Task instructions: Reproduce each line of the entries that carries "Senior".

Material provided:

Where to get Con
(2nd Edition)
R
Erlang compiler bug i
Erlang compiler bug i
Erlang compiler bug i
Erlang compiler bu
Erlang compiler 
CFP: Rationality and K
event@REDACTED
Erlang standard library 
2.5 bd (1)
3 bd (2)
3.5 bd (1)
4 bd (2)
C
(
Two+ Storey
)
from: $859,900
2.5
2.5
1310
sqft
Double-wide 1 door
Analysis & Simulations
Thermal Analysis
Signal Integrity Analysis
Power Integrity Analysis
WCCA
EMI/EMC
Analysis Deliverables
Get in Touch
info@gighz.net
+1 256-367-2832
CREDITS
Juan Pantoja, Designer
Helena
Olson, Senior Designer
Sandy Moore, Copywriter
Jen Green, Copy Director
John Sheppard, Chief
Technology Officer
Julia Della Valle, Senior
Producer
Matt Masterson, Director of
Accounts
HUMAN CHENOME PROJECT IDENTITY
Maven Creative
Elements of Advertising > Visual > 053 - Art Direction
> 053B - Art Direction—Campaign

==

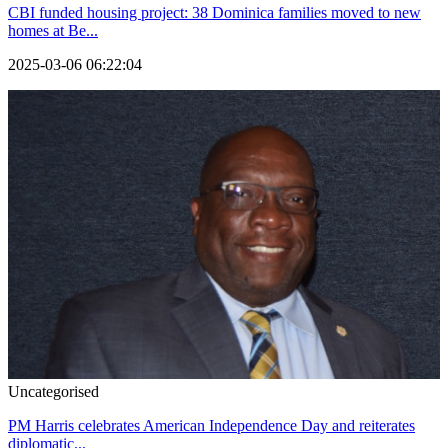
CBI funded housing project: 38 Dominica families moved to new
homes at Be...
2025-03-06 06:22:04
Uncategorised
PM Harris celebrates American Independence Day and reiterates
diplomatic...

==

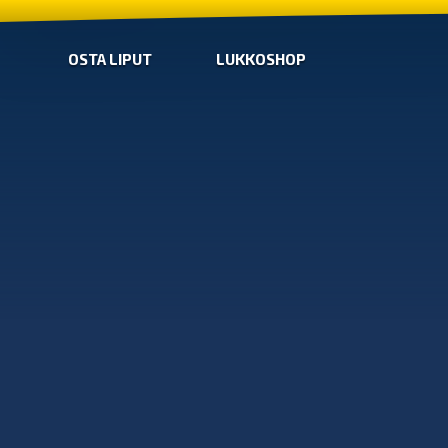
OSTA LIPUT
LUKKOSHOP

Task output:
Olson, Senior Designer
Julia Della Valle, Senior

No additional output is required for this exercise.